Josiah nodded grimly to himself, opened the door and walked briskly into the room beyond.
 
Part 5
 
And Then There Was War
 
1916
 
Chapter Twenty-six
 
The last thirteen years had seen Daisy’s life and that of the people of Britain in general change irrevocably. The country was at war, and with thousands of men volunteering to fight each month, women were taking over their jobs.
 
They were working in the dangerous munitions factories, becoming tram drivers, porters, window cleaners. Still others worked on the land, in shipyards, drove ambulances, lorries and motor bikes.
 
There were some in government circles who worried less about the war than about what sort of country their brave soldiers would be coming back to. Before you knew it women would be granted the right to vote, and then they would go on to demand political equality with men. Unthinkable? Don’t you believe it! Give the suffragettes an inch and they would take a mile. And as Lord Curzon had said, what sane man, in the face of great issues like war and peace, would like his destiny at such a moment to be decided by a
woman
?
 
Daisy had busily carved out a career for herself some time before the war began, but the widespread change in women’s work brought fresh unexpected benefits. Women all over the country ceased seeing themselves as tied irrevocably to hearth and home, worthy only of being paid a mere pittance compared to their male counterparts, or yet again - for the upper classes - as fragile social ornaments. They no longer felt they needed male company if they wished to eat or drink out.

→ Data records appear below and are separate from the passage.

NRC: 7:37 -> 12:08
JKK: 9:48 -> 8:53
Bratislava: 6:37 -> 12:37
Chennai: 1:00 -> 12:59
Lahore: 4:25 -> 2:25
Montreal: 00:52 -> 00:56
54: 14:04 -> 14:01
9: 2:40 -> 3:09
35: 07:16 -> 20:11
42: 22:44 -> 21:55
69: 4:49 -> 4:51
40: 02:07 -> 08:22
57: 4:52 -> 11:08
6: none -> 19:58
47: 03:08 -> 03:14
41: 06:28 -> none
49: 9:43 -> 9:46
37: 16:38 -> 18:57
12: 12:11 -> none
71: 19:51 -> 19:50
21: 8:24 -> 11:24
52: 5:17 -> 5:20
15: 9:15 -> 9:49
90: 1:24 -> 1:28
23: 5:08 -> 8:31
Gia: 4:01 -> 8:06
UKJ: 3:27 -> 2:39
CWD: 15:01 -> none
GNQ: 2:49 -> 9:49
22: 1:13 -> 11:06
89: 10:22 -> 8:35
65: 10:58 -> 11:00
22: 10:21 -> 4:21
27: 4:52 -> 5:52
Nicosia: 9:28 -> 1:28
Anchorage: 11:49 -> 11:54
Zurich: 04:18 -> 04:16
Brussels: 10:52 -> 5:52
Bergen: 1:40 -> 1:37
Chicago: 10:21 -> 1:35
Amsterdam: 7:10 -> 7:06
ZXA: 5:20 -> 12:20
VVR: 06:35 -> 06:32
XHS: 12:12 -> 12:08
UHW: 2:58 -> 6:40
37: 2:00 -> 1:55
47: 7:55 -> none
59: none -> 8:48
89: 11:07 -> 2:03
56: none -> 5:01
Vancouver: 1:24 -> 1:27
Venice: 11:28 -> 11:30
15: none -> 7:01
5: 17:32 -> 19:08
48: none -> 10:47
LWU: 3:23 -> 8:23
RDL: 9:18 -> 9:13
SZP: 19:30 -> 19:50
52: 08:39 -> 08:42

Suddenly it was acceptable for even ‘nice’ girls to dine alone or with each other, to smoke cigarettes in public, and to wear make-up.
 
Clothes became more practical, hemlines rising dramatically until the glimpse of a lady’s ankle ceased to thrill. Women had reached out and seized a measure of liberation, but not even the fiercest suffragette would have wished this freedom to have come into being at the cost of thousands of England’s finest young men.
 
Word of the terrible reality of this war, which had begun with working-class men enlisting in a flood of swashbuckling patriotism, was seeping back from the front. Men were dying in unbelievable numbers in France, and the awful results of the German Army’s use of mustard gas at Yypres had quenched the public ardour for such songs as ‘Keep the Homes Fires Burning’ and ‘Belgium Put the Kibosh on the Kaiser’ for some loved ones at home, of which Daisy was one.
 
Already George’s two eldest boys had been reported missing and Art’s youngest killed in the first few weeks of the war. George had two more sons in France and Ron’s twin boys hadn’t long since left for the front.